--- START ---

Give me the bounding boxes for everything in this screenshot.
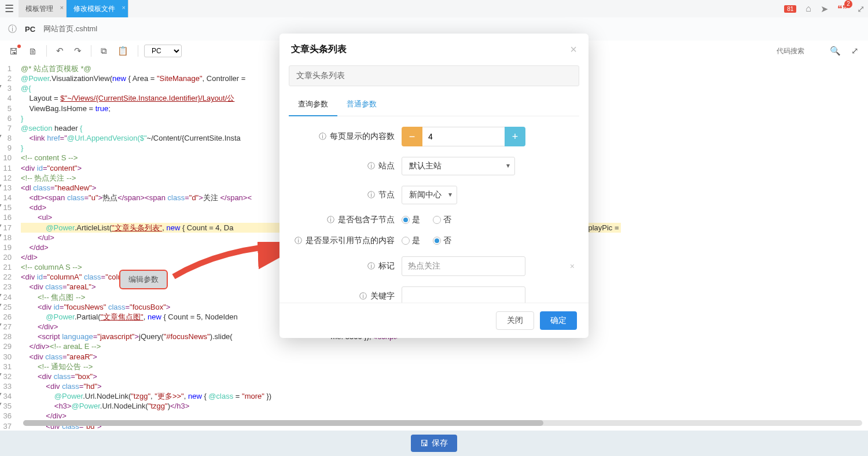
chat-icon[interactable]: ❝❞2 xyxy=(837,3,848,14)
close-icon[interactable]: × xyxy=(570,43,577,56)
close-icon[interactable]: × xyxy=(60,4,64,11)
site-label: 站点 xyxy=(378,161,395,171)
site-select[interactable]: 默认主站 xyxy=(402,157,515,175)
redo-icon[interactable]: ↷ xyxy=(71,43,85,58)
close-button[interactable]: 关闭 xyxy=(496,311,534,330)
tag-input[interactable] xyxy=(402,256,525,276)
page-tab[interactable]: 模板管理× xyxy=(19,0,67,17)
rocket-icon[interactable]: ➤ xyxy=(821,3,828,14)
show-ref-yes[interactable]: 是 xyxy=(402,236,420,246)
edit-params-button[interactable]: 编辑参数 xyxy=(119,270,168,289)
device-select[interactable]: PC xyxy=(144,45,182,57)
save-button[interactable]: 🖫 保存 xyxy=(411,435,457,452)
show-ref-label: 是否显示引用节点的内容 xyxy=(306,236,395,246)
info-icon: ⓘ xyxy=(359,291,367,301)
confirm-button[interactable]: 确定 xyxy=(540,311,577,330)
per-page-stepper: − + xyxy=(402,127,525,146)
info-icon: ⓘ xyxy=(327,215,334,225)
include-children-label: 是否包含子节点 xyxy=(338,215,395,225)
save-button-label: 保存 xyxy=(432,438,448,448)
page-tab[interactable]: 修改模板文件× xyxy=(67,0,128,17)
save-icon[interactable]: 🖫 xyxy=(6,44,21,58)
file-name: 网站首页.cshtml xyxy=(43,24,97,34)
include-children-yes[interactable]: 是 xyxy=(402,215,420,225)
stepper-minus-button[interactable]: − xyxy=(402,127,422,146)
clear-icon[interactable]: × xyxy=(570,262,575,271)
per-page-input[interactable] xyxy=(422,127,505,146)
info-icon: ⓘ xyxy=(295,236,302,246)
horizontal-scrollbar[interactable] xyxy=(23,420,862,426)
platform-label: PC xyxy=(25,25,35,34)
node-label: 节点 xyxy=(378,190,395,200)
info-icon: ⓘ xyxy=(319,131,326,142)
info-icon: ⓘ xyxy=(367,161,375,171)
search-icon[interactable]: 🔍 xyxy=(826,43,844,58)
code-search-input[interactable] xyxy=(777,47,823,55)
paste-icon[interactable]: 📋 xyxy=(114,43,132,58)
per-page-label: 每页显示的内容数 xyxy=(330,131,395,142)
menu-toggle-icon[interactable]: ☰ xyxy=(0,0,19,17)
new-file-icon[interactable]: 🗎 xyxy=(25,44,41,58)
home-icon[interactable]: ⌂ xyxy=(806,3,811,14)
modal-title: 文章头条列表 xyxy=(291,43,347,56)
footer-bar: 🖫 保存 xyxy=(0,431,868,456)
include-children-no[interactable]: 否 xyxy=(433,215,451,225)
stepper-plus-button[interactable]: + xyxy=(505,127,525,146)
undo-icon[interactable]: ↶ xyxy=(53,43,67,58)
modal-tab[interactable]: 查询参数 xyxy=(289,93,337,116)
node-select[interactable]: 新闻中心 xyxy=(402,186,457,204)
annotation-arrow-icon xyxy=(171,242,298,284)
top-tab-bar: ☰ 模板管理×修改模板文件× 81 ⌂ ➤ ❝❞2 ⤢ xyxy=(0,0,868,17)
expand-icon[interactable]: ⤢ xyxy=(848,43,862,58)
keyword-input[interactable] xyxy=(402,286,525,303)
save-icon: 🖫 xyxy=(420,439,428,448)
tag-label: 标记 xyxy=(378,261,395,271)
info-icon[interactable]: ⓘ xyxy=(8,24,17,35)
keyword-label: 关键字 xyxy=(370,291,395,301)
chat-badge: 2 xyxy=(844,0,852,8)
notification-badge[interactable]: 81 xyxy=(784,5,796,13)
info-icon: ⓘ xyxy=(367,261,375,271)
info-icon: ⓘ xyxy=(367,190,375,200)
show-ref-no[interactable]: 否 xyxy=(433,236,451,246)
params-modal: 文章头条列表 × 查询参数普通参数 ⓘ每页显示的内容数 − + ⓘ站点 默认主站… xyxy=(279,34,589,338)
modal-tab[interactable]: 普通参数 xyxy=(337,93,386,116)
close-icon[interactable]: × xyxy=(122,4,126,11)
fullscreen-icon[interactable]: ⤢ xyxy=(857,3,865,14)
template-name-input[interactable] xyxy=(289,65,579,86)
copy-icon[interactable]: ⧉ xyxy=(97,43,111,58)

--- END ---

Work to complete: Where a line of the data contains "select", copy that line.

Task solution:
site-select[interactable]: 默认主站 xyxy=(402,157,515,175)
device-select[interactable]: PC xyxy=(144,45,182,57)
node-select[interactable]: 新闻中心 xyxy=(402,186,457,204)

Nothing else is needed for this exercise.